Monday, April 12

spare me from the mold

otobüsteki internet bağlantısı sayesinde -köprüye gelene kadar- sancısız geçen bir yolculuktan sonra istanbul'a varıp, girdiğim ilk mekanda ferrari'yi görmemle "tamamdır, bu tatil iyi geçecek" dedim. geçti de; gezdik tozduk, daha önce gitmediğim mekanlara gittim bayıldım (bkz: mangerie), özlediğim mekanlara gittim hasret giderdim (bkz: inönü stadyumu), görmek istediğim insanları gördüm takıldım (bkz: varol döken), pek çok mekanda ortamın en büyüğü değil küçüklerinden olmanın keyfini yaşadım (bkz: lucca), istanbul'a sigara yasağı pek uğramamış ona şahit oldum (bkz: wanna, küçük beyoğlu), hava yağmurlu diye triplere girdim ama cumartesi sahilde mis gibi kahvaltı ettim (bkz: lokma). bir istanbul klasiği olarak alkol koması, seks, kalp ağrısı ve dönüşte hayvan gibi hasta olma kısımlarına girmeye gerek bile yok.

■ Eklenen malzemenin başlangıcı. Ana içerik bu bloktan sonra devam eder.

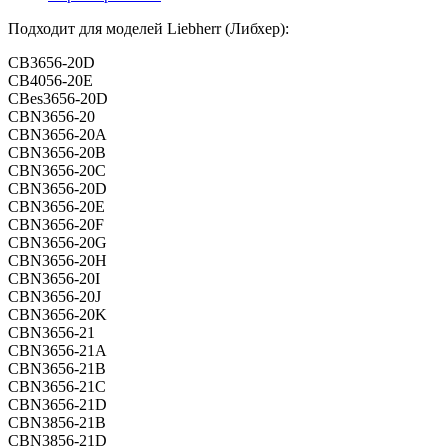
Подходит для моделей Liebherr (Либхер):
CB3656-20D
CB4056-20E
CBes3656-20D
CBN3656-20
CBN3656-20A
CBN3656-20B
CBN3656-20C
CBN3656-20D
CBN3656-20E
CBN3656-20F
CBN3656-20G
CBN3656-20H
CBN3656-20I
CBN3656-20J
CBN3656-20K
CBN3656-21
CBN3656-21A
CBN3656-21B
CBN3656-21C
CBN3656-21D
CBN3856-21B
CBN3856-21D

yalnız "haydi bu şarkı benim şansıma" ergenliği yaptığım bir esnada hit the road jack, and don't you come back no more çalması bir tesadüf değildi bence. bu gidişimde bir kez daha anladım ki harcattığı para, enerji ve hissettirdiği yapay mutluluk duygusuyla istanbul'dan bana koca olmaz; ancak arada kaçamak yaptığım bir metres olur.

3 comments:

varol döken said...

düz koşulara başladım, bir dahaki gelişinde bobo'nun kaçırdığı o gollerin alayını bir maçta çakacağım, hem ünlü hem futbolcu hem akıllı hem adaleli hem de ferrari sahibi olacağım...

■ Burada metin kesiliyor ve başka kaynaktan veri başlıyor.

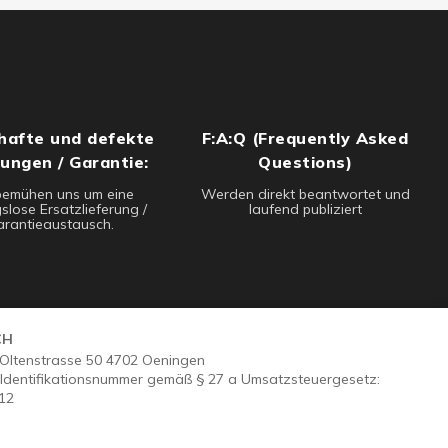
hafte und defekte
F:A:Q (Frequently Asked
rungen / Garantie:
Questions)
bemühen uns um eine
Werden direkt beantwortet und
slose Ersatzlieferung /
laufend publiziert
rantieaustausch.
CH
- Oltenstrasse 50 4702 Oeningen
Identifikationsnummer gemäß § 27 a Umsatzsteuergesetz:
12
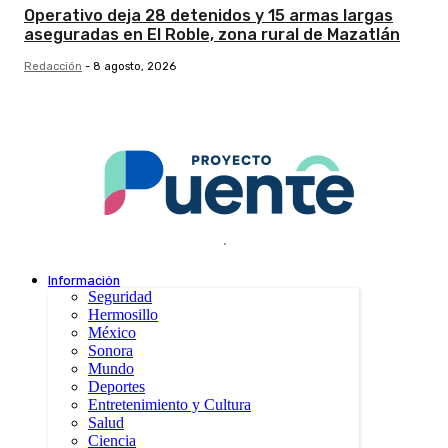
Operativo deja 28 detenidos y 15 armas largas
aseguradas en El Roble, zona rural de Mazatlán
Redacción
-
8 agosto, 2026
.
Información
Seguridad
Hermosillo
México
Sonora
Mundo
Deportes
Entretenimiento y Cultura
Salud
Ciencia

ama beni öldürsen lucca'ya gitmem bebek, pera balık'a satın alır ömür boyu orada takılırız bebek:)

Ortega said...

Bir metres olarak İstanbul.
Bit meroseksensantim (göçmen ağzı)

Yağız Gönüler said...

küçük beyoğlu; ki çalıştığım yerin dibidir gelipte haber vermeyen bir insanevladısın.